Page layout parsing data
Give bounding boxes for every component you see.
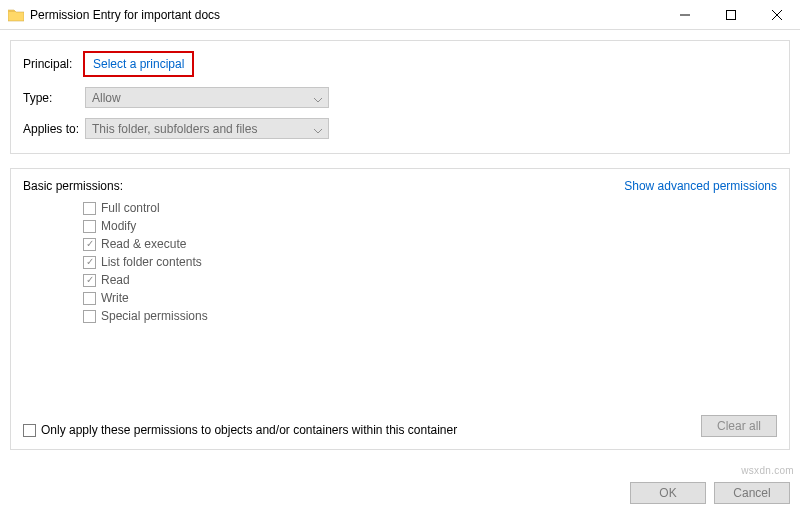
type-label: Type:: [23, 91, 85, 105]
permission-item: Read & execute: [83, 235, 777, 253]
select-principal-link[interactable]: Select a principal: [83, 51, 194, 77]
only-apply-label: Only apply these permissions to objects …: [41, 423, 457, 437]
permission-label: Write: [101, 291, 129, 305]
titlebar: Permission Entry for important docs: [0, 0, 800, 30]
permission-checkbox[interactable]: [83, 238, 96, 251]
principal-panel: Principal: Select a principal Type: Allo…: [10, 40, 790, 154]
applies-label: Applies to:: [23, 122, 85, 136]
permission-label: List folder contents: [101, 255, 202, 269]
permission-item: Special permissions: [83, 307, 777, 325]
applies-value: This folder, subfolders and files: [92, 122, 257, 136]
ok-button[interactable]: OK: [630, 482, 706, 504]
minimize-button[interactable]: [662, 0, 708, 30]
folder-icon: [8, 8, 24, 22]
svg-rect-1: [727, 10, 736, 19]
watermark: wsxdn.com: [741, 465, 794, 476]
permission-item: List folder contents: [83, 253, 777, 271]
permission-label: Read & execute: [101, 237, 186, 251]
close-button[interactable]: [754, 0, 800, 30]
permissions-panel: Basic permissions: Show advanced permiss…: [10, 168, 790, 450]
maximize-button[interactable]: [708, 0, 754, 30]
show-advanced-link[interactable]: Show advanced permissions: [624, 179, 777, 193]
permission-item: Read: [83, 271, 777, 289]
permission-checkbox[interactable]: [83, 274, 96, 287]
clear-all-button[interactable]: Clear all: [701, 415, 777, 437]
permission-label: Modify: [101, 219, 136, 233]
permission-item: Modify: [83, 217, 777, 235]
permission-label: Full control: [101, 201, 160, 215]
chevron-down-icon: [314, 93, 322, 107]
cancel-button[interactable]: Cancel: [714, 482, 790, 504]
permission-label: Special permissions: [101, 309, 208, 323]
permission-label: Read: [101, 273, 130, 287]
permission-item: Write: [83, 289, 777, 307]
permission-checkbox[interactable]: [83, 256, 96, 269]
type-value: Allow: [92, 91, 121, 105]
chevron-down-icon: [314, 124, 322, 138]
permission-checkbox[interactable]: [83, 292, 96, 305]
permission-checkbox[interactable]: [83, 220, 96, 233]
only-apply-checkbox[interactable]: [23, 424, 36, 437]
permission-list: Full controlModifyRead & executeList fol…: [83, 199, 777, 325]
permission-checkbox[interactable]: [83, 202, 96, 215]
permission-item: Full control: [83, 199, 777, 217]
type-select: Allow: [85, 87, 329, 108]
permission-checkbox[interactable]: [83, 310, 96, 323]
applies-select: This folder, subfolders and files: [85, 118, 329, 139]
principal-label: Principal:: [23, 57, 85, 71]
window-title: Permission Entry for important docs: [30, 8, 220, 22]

---

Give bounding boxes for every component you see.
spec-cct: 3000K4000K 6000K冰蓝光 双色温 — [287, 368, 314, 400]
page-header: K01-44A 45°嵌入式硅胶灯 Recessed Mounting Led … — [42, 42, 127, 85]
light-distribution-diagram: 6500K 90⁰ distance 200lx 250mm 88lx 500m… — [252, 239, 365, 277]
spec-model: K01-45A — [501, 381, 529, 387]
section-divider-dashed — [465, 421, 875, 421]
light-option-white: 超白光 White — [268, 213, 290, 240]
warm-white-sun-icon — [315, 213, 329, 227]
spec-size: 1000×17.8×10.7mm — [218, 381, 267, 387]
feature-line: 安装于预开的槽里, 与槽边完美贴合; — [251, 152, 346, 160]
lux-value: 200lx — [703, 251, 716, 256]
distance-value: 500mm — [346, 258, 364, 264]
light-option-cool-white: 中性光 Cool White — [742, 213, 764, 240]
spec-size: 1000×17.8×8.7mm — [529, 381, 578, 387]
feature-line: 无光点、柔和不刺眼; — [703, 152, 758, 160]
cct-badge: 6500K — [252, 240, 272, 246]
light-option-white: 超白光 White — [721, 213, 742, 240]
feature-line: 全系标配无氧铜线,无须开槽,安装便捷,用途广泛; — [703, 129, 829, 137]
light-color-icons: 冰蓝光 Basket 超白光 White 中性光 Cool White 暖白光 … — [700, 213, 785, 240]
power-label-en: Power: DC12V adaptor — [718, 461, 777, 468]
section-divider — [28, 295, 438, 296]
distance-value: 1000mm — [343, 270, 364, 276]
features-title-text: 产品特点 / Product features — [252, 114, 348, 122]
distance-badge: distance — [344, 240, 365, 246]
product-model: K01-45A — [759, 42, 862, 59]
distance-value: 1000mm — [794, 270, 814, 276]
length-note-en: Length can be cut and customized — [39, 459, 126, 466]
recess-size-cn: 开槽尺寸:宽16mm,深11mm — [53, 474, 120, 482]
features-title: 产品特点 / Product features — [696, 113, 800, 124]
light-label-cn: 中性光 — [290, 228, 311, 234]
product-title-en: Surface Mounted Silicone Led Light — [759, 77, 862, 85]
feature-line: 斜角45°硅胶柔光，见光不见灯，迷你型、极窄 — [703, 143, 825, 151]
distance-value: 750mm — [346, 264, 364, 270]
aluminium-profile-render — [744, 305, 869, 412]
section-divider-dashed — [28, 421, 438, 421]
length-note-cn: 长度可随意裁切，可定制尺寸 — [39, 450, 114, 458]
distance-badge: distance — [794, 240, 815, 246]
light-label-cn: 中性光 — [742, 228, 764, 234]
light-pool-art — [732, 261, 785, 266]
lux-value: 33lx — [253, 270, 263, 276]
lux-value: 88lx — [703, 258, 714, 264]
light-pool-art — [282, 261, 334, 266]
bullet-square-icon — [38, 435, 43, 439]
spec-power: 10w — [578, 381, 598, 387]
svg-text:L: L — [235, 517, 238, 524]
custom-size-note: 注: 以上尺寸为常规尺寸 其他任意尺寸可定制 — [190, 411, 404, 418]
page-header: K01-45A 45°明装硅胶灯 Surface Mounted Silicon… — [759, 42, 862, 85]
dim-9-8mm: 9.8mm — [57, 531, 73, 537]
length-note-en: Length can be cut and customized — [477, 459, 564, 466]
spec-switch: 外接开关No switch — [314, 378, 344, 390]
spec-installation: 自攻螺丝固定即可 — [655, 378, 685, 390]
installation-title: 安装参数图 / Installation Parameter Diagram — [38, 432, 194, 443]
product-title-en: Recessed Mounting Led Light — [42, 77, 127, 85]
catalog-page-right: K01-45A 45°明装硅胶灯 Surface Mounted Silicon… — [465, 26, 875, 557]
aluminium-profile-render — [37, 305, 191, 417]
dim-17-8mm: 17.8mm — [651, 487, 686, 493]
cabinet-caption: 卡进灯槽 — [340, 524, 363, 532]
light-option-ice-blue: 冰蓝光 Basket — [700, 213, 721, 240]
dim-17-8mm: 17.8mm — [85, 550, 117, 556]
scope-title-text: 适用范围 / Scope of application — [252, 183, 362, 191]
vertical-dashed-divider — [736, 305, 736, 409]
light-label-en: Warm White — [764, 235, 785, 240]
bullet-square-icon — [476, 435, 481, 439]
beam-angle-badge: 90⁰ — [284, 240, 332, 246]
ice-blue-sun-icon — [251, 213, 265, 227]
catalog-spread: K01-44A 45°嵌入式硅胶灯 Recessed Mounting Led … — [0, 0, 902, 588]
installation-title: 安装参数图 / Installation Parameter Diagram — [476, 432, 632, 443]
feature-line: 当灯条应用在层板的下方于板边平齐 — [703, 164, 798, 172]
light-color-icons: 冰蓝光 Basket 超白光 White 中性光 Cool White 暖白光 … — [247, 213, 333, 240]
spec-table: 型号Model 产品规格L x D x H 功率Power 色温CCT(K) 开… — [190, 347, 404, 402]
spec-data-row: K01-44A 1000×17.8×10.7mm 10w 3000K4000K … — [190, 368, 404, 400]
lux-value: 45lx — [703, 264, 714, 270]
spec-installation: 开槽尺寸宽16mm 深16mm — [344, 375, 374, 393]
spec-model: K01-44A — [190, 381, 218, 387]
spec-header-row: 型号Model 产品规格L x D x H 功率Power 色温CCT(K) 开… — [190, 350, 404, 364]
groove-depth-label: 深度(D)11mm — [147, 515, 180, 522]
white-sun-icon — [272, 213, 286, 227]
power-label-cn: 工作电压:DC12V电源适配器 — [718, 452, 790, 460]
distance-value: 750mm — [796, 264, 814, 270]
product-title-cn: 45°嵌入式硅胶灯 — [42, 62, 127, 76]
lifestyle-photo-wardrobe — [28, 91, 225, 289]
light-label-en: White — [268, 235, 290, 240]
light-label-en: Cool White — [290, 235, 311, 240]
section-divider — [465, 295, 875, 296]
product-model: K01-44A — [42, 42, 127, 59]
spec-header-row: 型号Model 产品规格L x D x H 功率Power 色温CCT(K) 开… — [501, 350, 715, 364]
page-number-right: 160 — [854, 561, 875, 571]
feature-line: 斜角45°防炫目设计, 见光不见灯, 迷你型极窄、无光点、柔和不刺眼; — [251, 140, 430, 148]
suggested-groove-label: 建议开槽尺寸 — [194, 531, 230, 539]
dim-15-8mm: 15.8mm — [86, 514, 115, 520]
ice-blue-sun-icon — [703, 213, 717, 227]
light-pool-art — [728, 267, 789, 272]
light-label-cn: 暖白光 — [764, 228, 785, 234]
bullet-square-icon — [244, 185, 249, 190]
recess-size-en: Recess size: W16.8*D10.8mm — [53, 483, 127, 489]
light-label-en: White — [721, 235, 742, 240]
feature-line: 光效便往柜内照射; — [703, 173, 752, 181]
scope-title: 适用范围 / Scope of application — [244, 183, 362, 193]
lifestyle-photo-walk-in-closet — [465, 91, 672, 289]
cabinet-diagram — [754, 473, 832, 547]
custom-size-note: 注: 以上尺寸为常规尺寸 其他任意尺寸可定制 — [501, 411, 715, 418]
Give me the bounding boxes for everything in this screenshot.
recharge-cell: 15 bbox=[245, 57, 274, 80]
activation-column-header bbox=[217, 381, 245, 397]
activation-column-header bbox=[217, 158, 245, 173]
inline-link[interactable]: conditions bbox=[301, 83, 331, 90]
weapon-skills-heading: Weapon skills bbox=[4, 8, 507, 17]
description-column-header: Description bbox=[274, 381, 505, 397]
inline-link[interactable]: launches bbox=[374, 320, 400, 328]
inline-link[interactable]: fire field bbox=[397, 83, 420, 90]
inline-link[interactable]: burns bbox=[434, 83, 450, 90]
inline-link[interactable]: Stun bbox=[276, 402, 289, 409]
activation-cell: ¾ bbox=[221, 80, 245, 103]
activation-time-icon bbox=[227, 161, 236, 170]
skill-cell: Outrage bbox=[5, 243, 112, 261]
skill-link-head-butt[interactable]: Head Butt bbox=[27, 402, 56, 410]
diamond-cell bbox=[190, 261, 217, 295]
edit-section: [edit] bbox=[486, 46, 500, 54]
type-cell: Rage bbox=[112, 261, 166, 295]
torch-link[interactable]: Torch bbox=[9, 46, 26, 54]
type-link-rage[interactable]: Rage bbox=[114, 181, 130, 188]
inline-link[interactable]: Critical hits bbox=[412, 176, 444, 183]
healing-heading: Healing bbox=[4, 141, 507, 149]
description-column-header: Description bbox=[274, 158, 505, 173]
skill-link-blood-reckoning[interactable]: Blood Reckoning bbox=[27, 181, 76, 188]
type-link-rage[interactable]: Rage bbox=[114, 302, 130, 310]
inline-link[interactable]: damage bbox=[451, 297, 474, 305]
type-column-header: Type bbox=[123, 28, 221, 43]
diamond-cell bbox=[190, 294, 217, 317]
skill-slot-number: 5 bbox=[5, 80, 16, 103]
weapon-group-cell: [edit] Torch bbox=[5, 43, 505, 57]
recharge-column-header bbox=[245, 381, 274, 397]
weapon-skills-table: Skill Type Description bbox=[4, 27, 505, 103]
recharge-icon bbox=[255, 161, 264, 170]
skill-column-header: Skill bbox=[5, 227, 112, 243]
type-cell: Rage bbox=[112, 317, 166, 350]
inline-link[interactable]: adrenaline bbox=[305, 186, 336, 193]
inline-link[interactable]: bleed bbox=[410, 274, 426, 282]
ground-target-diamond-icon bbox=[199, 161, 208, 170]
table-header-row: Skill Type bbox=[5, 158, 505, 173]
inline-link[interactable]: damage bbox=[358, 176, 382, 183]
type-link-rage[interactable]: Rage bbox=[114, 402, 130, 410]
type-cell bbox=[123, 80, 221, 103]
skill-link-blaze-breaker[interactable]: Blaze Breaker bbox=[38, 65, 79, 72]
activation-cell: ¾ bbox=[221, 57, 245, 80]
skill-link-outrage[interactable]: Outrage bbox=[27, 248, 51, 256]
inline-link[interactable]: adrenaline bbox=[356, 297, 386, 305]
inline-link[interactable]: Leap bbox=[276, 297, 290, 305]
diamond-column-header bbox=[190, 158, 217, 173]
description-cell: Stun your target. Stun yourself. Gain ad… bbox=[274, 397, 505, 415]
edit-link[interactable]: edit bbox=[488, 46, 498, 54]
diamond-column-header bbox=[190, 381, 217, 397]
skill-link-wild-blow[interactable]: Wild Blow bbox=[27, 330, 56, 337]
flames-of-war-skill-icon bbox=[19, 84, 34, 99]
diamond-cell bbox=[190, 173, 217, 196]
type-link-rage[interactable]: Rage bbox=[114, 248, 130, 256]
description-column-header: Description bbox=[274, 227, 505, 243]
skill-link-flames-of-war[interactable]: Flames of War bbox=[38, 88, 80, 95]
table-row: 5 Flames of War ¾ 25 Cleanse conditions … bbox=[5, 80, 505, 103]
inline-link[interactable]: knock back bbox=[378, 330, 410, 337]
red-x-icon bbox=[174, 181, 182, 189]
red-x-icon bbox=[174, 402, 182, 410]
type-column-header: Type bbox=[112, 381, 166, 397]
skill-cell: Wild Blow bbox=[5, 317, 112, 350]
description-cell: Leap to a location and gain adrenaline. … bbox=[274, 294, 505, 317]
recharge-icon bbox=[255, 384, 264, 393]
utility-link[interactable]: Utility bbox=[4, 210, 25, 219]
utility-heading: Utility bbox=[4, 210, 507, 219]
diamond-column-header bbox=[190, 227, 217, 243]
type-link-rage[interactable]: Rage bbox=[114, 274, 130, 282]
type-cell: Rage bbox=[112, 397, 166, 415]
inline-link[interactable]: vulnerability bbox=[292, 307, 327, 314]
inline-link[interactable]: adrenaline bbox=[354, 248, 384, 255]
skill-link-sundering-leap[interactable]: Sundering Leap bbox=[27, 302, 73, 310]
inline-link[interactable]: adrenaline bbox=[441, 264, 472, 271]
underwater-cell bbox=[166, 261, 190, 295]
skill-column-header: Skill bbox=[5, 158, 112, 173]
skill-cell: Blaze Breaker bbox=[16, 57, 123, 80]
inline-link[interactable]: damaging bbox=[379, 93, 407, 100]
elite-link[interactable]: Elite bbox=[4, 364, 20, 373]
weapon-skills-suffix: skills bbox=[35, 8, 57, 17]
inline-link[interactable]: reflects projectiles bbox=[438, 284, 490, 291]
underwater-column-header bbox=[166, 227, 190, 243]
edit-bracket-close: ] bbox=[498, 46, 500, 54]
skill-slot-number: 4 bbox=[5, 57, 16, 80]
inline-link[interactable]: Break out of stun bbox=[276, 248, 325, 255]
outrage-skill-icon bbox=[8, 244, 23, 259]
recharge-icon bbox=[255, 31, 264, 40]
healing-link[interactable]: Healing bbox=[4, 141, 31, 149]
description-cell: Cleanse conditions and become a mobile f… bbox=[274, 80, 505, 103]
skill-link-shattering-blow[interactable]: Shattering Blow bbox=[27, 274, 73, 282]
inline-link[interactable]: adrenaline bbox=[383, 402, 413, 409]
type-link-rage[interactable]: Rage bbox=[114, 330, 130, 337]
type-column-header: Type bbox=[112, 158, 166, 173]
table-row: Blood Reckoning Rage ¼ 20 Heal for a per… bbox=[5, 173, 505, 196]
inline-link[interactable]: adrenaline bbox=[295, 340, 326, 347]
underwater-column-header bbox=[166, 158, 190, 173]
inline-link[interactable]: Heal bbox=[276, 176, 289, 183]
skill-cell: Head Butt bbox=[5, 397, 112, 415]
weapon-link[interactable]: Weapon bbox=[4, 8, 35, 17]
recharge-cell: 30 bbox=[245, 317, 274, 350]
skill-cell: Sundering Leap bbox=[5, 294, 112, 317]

Task description: Lines from the entries that contain the word "见光不见灯" are what the answer must hold.

The answer:
feature-line: 斜角45°硅胶柔光，见光不见灯，迷你型、极窄 — [703, 143, 825, 151]
feature-line: 斜角45°防炫目设计, 见光不见灯, 迷你型极窄、无光点、柔和不刺眼; — [251, 140, 430, 148]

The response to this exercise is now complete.